The initiative unveiled on the eve of the Seventy-Seventh World Health Assembly, marks the commencement of a year-long campaign jointly facilitated by member countries. 

WHO will invite Member States and other stakeholders to contribute to its strategic plan for 2025 to 2028 during this period, Culminating in a pivotal pledging event hosted by Brazil during the G20 Leaders’ Summit in November.

Dr. Tedros Adhanom Ghebreyesus, WHO Director-General,  highlighted the significance of this endeavor, stating, “It’s about ensuring WHO is fully funded and improving the quality of the funding we receive. Much of the funding we receive is unpredictable, reactive, and tightly defined. The Investment Round aims to change that, by generating funding that is more flexible, predictable, and resilient.”

Central to this initiative is WHO’s ambitious third investment case, scheduled for launch at the Health Assembly. 

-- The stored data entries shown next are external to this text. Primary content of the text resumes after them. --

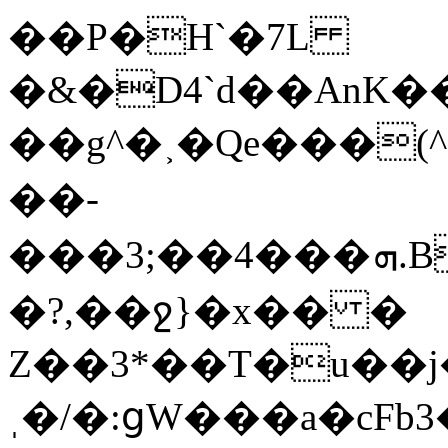
��P�H`�7L
�&�D4`d��AnK���tU��^
��g^�˲�Qe���(^(h�0�͐��[ߔ�da1�7'���a�lLP
��-
���3;��4���ܗ.B¡��m��7J�wOj�6��C%g1݇�ͮ���Ac���nN��C�}r.mz�
�?,��ջ}�x�� �
Z��3*��T�u��j
ˌ�/�:ցW���a�cFb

It estimates that full funding of the strategy, known as the Fourteenth General Programme of Work (GPW 14), could potentially save 40 million lives between 2025 and 2028.

The Investment Round has garnered significant support from key stakeholders. 

In its capacity as the G20 presidency, Brazil has pledged to host high-level events, leveraging the G20 platform to bolster the initiative. 

Qatar has already committed US$4 million in flexible funds, emphasizing the importance of investing in global health.

France, Germany, and Norway have stepped forward to serve as co-hosts, underlining the imperative for enhanced and sustainable funding mechanisms for WHO. 

Frédéric Valletoux, France’s Minister Delegate in charge of Health and Prevention, emphasized WHO’s pivotal role in global health governance, while Norway’s Health Minister, Jan Christian Vestre, stressed the need for more predictable and flexible funding mechanisms.

Further bolstering the initiative, statements of support have poured in from various quarters.

 Notable among them is Barbados Prime Minister Mia Amor Mottley, who emphasized the moral imperative of adequately funding global health initiatives, particularly for Small Island Developing States.

The Health for All Film Festival at WHO also acclaimed the Investment Round, awarding prizes to winners.

The launch event was enriched by performances from renowned artists, further underscoring the importance and urgency of the initiative.

The WHO Executive Board approved the Investment Round in January, acknowledging the widening gap between the organization’s mandates and funding sources. 

Member States have committed to increasing their assessed contributions, aiming to cover 50% of WHO’s base budget by 2030.